Genetic map of the plasmid carrying bla_NDM-1 in E. coli PI7 (pKOX_NDM1) and contigs mapping against pKOX_R1 of Klebsiella oxytoca. Relevant characteristics related to antimicrobial resistance (orange), metal resistance (light blue), mobilization elements (purple), and plasmid maintenance and stability (green) are highlighted in the map. (a) pKOX_NDM1 was fully sequenced in this study and shares 99% sequence identity with the reported sequence for K. oxytoca (18). (b) pKOX_R1 was drawn based on the reported sequence for K. oxytoca (18). The inner green circle in the pKOX_R1 map represents the coverage of the contigs in this study mapping against pKOX_R1. Genes highlighted in red type represent those encoding relevant traits mapping outside the contigs found in this study.

FIG 3

(a) Mapping of genomic islands, pathogenicity factors, and antibiotic resistance loci in the E. coli PI7 genome.

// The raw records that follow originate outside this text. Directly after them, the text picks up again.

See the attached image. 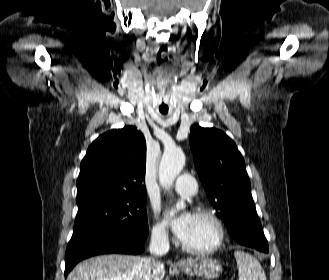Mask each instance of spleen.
I'll return each mask as SVG.
<instances>
[{
	"instance_id": "obj_1",
	"label": "spleen",
	"mask_w": 329,
	"mask_h": 280,
	"mask_svg": "<svg viewBox=\"0 0 329 280\" xmlns=\"http://www.w3.org/2000/svg\"><path fill=\"white\" fill-rule=\"evenodd\" d=\"M239 280H266L259 261L243 251H235Z\"/></svg>"
}]
</instances>
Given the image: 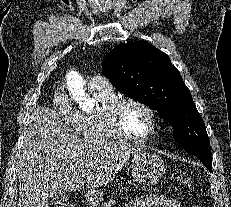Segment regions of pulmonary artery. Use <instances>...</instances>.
Here are the masks:
<instances>
[{
  "label": "pulmonary artery",
  "instance_id": "1",
  "mask_svg": "<svg viewBox=\"0 0 231 207\" xmlns=\"http://www.w3.org/2000/svg\"><path fill=\"white\" fill-rule=\"evenodd\" d=\"M89 87L93 89L109 90L112 88L111 83L104 76H93L89 81Z\"/></svg>",
  "mask_w": 231,
  "mask_h": 207
}]
</instances>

Yellow and blue lines represent genomic islands predicted by SIGI-HMM and IslandPath/DIMOB, respectively. Red lines represent the genomic locations of all predicted islands. Asterisks correspond to locations of antibiotic efflux pumps. (b) T3SS gene cluster in E. coli PI7. Green arrows represent structural T3SS genes, pink arrows represent genetic elements associated with gene mobility, and gray arrows represent genes encoding hypothetical proteins (HPs) predicted by Secretome 1.1 for noncanonical secretion signals.

FIG 4

In vitro internalization of E. coli PI7, DSM 1103, and DH5α in HeLa cell cultures. (a) Cell internalization of E. coli PI7 versus that of E. coli DSM 1103; (b) confocal microscopy of HeLa cell cultures infected with GFP-tagged E. coli PI7 and GFP-tagged E. coli DH5α (magnification, ×20); (c) z-stack of highlighted box in panel b corresponding to HeLa cells infected with E. coli PI7 (magnification, ×60). Asterisks highlight green fluorescent clusters.